Thrive Capital has bet big on artificial intelligence, including emerging giants of the field like OpenAI and Databricks.
Now the venture capital firm is taking a different approach: creating and buying companies that it believes can benefit from A.I. — including in industries that seem far more humdrum, such as accounting — and holding on to them for a long time.
Thrive Capital is raising money for a company it has created called Thrive Holdings, which is meant to develop and buy start-ups, according to four people with knowledge of the matter. The idea is to help operate the businesses, and use the cash flow to both invest in the companies and buy up others.
The firm is in the late stages of closing about $1 billion for Thrive Holdings’ initial round of funding, according to one of the people with knowledge of the matter. The first investors include Thrive Capital’s existing group of backers, including pension funds and endowments.
But because Thrive Holdings is essentially being set up as a permanent capital vehicle, it can keep raising money over the years, these people said.
In many ways, it’s an unusual bet by Thrive Capital. The firm, which was founded in 2010 by Joshua Kushner, made its name betting on fast-growing, and soon-to-be-prominent start-ups, including Instagram, the payment processor Stripe and Kim Kardashian’s Skims.
More recently, it has concentrated on A.I. businesses, having led an OpenAI funding round in October that valued the ChatGPT maker at $157 billion, as well as investments in Anysphere, an A.I. coding tool, and Isomorphic Labs, an A.I. drug researcher owned by Google.
Thrive Holdings appears to be particularly interested in everyday industries. Thrive Capital has already backed two companies that fit this mold: Crete, an accounting company, and Long Lake, which has focused on buying managers of homeowner associations. Thrive Holdings has already started investing in complementary areas, such as I.T. service providers, these people said.
Other venture capital firms have publicly committed to a serial acquisition strategy, known in the finance world as a roll-up. General Catalyst, for example, explicitly promoted its plan to support “A.I.-enabled roll-ups” when it led a fund-raising round for Eudia, an A.I.-enabled legal services company. (It has also invested in Long Lake.) Others betting on a similar strategy include the firm 8VC.

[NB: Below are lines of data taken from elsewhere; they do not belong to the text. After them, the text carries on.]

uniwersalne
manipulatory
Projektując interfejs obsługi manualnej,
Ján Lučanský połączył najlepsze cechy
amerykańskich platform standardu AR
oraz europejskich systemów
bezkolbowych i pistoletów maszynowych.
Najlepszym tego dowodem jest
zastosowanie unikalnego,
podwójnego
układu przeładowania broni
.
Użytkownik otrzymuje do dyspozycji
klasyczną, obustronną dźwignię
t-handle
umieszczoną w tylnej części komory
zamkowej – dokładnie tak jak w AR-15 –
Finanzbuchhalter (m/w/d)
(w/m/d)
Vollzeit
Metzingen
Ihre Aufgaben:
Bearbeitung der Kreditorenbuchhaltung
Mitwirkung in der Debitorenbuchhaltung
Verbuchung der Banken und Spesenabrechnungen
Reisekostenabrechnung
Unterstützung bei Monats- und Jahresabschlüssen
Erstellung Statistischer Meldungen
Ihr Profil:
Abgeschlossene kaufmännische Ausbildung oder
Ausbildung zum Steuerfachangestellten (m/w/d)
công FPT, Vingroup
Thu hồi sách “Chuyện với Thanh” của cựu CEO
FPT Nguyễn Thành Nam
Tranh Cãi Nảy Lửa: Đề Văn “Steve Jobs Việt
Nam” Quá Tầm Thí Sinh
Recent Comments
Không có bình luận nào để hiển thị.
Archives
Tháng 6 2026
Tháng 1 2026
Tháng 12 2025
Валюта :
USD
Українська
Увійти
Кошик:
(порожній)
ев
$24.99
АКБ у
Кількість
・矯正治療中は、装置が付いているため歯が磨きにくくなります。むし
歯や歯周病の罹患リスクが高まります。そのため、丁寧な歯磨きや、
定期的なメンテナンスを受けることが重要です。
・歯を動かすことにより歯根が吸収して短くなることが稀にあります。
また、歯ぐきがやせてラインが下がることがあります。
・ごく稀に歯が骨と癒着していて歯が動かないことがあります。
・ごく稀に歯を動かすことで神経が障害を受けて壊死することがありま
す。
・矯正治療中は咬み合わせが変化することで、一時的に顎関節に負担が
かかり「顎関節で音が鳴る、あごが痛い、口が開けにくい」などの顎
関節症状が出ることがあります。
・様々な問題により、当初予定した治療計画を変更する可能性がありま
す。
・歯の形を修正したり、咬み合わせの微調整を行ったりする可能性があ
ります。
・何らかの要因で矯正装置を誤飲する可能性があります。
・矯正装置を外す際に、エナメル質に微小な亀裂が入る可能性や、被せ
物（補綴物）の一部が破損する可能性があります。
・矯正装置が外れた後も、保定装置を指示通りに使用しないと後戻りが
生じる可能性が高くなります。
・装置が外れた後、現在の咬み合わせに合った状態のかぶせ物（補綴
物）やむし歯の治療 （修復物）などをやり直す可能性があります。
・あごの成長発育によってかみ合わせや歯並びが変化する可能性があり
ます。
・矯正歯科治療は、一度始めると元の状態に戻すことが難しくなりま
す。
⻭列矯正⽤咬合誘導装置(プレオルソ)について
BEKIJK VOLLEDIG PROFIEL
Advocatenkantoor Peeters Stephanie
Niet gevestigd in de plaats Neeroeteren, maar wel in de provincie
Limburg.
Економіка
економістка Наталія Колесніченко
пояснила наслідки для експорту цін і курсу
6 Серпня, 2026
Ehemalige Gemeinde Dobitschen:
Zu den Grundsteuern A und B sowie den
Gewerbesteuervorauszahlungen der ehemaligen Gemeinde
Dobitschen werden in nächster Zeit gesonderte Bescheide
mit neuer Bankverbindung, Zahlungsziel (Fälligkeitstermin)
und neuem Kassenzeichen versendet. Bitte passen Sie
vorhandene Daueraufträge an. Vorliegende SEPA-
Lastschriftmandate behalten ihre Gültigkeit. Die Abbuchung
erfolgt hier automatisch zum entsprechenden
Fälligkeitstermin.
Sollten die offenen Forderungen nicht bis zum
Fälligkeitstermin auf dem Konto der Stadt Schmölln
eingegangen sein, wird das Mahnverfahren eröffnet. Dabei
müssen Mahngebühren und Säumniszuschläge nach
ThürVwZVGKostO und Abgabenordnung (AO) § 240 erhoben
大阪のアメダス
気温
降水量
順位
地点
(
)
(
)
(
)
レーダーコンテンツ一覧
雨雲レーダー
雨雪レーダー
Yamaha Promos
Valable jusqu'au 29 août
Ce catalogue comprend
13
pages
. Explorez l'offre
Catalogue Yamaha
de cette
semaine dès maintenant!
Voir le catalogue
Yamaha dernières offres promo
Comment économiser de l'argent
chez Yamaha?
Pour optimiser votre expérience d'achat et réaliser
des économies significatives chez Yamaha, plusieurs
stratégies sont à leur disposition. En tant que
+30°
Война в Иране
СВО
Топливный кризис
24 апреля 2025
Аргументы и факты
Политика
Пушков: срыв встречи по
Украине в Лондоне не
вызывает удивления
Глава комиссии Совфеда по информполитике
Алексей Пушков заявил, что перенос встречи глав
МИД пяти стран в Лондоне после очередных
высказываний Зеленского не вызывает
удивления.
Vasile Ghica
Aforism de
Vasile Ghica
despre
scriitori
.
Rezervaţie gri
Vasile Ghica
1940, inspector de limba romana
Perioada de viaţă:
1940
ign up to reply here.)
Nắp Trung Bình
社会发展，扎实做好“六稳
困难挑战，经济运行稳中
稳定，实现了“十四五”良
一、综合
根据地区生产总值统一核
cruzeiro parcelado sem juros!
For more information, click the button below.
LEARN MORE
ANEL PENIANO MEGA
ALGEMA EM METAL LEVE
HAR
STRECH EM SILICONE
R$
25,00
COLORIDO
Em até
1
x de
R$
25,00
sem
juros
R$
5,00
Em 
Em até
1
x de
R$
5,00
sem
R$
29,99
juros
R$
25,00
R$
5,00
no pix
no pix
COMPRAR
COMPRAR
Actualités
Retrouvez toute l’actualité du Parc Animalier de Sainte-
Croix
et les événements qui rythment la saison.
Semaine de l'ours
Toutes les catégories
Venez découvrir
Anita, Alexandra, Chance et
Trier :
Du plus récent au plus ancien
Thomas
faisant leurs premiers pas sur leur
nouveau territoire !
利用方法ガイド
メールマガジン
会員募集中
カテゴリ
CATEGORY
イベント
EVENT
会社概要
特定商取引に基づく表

The idea is these businesses can be made vastly more efficient by incorporating A.I.; Long Lake, for example, uses such software to automate the operations of homeowner associations.
But unlike roll-ups done by Wall Street mainstays like private equity firms, the venture firms are targeting younger companies. Thrive Holdings also plans to focus heavily on the operations of the businesses it buys, in part by using a team of software engineers and Thrive’s ties to A.I. companies like OpenAI, these people said.
Thrive Holdings also differs from other venture firms via its setup as a so-called holding company that can own stakes in companies for a long time, even “forever,” one of the people with knowledge of the company said.
Over its 15-year existence, Thrive Capital and its executives, including Mr. Kushner, have incubated more than a dozen companies. At least five have valuations exceeding $1 billion. Among them is Oscar Health, the health insurer driven by its use of technology, though its current market value of $3 billion is roughly a third of where it stood when it went public in 2021.
Other businesses that Thrive Capital has incubated include the health care billing company Cedar, the health benefits app Rightway Healthcare, the virtual patient care management start-up Cadence and the online pharmacy Capsule.